6. Sustainable Food Practices

Food production and distribution also contribute to climate change, and it’s here that common sense efforts by hospital personnel make highly visible improvements. For example, relying on plant-based sources for protein, like lentils and chickpeas, in patient meals reduces the carbon footprint of dinner hour while potentially improving health outcomes. Research suggests that a plant-based diet may lower cholesterol and benefit cardiovascular health.

Improving how hospitals serve food also matters. For example, some patients may need to sip from a straw, but going without one when possible or using a paper version when necessary reduces waste. Bamboo and hemp create disposable plates that are far kinder to the planet than those made from trees or plastic.

7. Education and Outreach

Finally, hospitals can make a considerable difference in overall sustainability through continued staff professional development and patient education. The improvements at the Farabi Hospital illustrate the incredible power of reviewing proper waste disposal techniques in reducing a facility’s overall footprint.
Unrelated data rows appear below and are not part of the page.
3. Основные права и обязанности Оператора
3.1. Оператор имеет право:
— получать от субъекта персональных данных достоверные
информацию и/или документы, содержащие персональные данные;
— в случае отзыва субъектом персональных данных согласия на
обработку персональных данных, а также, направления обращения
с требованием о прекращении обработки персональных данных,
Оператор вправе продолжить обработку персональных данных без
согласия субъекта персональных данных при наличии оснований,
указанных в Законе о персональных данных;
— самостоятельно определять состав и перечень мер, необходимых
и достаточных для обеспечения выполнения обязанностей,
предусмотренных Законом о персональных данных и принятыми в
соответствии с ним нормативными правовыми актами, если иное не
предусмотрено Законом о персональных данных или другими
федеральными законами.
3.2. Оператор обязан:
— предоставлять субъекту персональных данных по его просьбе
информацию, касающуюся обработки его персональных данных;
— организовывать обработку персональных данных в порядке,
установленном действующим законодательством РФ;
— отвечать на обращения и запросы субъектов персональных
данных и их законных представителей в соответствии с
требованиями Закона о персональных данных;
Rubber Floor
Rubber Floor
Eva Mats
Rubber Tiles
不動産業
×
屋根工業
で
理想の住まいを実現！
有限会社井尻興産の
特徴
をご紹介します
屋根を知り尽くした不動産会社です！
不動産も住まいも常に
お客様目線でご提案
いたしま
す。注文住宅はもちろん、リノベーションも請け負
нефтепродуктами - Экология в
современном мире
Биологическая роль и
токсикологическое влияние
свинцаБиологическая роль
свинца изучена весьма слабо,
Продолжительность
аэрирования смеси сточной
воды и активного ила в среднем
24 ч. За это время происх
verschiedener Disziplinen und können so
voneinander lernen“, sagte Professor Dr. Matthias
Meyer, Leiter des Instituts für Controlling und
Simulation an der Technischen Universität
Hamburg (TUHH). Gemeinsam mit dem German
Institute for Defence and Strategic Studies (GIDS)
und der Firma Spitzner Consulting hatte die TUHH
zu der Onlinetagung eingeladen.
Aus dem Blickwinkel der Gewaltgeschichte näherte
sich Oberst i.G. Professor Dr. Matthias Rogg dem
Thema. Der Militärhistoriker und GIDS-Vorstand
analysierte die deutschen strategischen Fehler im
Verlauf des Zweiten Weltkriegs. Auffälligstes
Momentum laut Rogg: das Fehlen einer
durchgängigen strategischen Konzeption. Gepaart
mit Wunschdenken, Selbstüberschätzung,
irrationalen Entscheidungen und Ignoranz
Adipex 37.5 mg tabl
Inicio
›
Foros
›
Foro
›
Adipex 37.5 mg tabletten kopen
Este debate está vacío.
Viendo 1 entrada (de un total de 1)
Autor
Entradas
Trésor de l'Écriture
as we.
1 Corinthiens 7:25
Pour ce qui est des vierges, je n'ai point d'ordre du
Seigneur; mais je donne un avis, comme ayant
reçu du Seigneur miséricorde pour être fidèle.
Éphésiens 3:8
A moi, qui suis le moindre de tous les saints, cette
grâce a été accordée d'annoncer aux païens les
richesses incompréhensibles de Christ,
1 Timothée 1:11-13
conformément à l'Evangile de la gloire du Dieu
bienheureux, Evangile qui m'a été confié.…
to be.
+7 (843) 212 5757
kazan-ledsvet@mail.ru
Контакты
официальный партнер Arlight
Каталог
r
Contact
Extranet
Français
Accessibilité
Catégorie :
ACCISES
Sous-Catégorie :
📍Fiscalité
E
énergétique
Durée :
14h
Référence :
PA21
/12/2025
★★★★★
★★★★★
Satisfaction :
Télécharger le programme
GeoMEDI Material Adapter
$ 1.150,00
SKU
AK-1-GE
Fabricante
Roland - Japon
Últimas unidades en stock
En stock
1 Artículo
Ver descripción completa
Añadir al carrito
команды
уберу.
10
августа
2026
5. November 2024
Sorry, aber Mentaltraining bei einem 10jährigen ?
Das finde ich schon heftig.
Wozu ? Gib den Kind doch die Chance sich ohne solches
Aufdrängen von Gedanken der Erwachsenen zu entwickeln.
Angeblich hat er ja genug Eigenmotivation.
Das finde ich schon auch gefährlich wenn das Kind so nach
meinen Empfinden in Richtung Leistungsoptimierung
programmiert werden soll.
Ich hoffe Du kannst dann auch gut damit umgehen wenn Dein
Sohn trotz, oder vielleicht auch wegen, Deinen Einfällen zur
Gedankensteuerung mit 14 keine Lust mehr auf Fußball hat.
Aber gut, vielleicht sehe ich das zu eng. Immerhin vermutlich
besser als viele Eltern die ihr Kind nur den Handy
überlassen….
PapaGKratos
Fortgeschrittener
Patient education may make the most difference, as many people fail to see the connection between climate change and health. Educating providers about simple, sustainable measures anyone can take regardless of socioeconomic resources empowers them to share this information with those they treat — and many lay people give the opinion of health professionals considerable weight. Making it personal and meaningful to the patient is key.

For example, many patients resent a doctor’s suggestion to lose weight to improve health outcomes, as they already know the extra pounds aren’t beneficial. However, sharing helpful hints and recipes about more sustainable and nourishing foods could accomplish the same objective while also encouraging greater eco-friendliness in the kitchen. It’s also friendlier and builds a better rapport between provider and patient.

Hospitals Going Green in 2024

The health care industry contributes to climate change, but it is also taking action to address the problem. Hospitals are going green in 2024 through multiple avenues, from improving their infrastructure to updating cafeteria menus.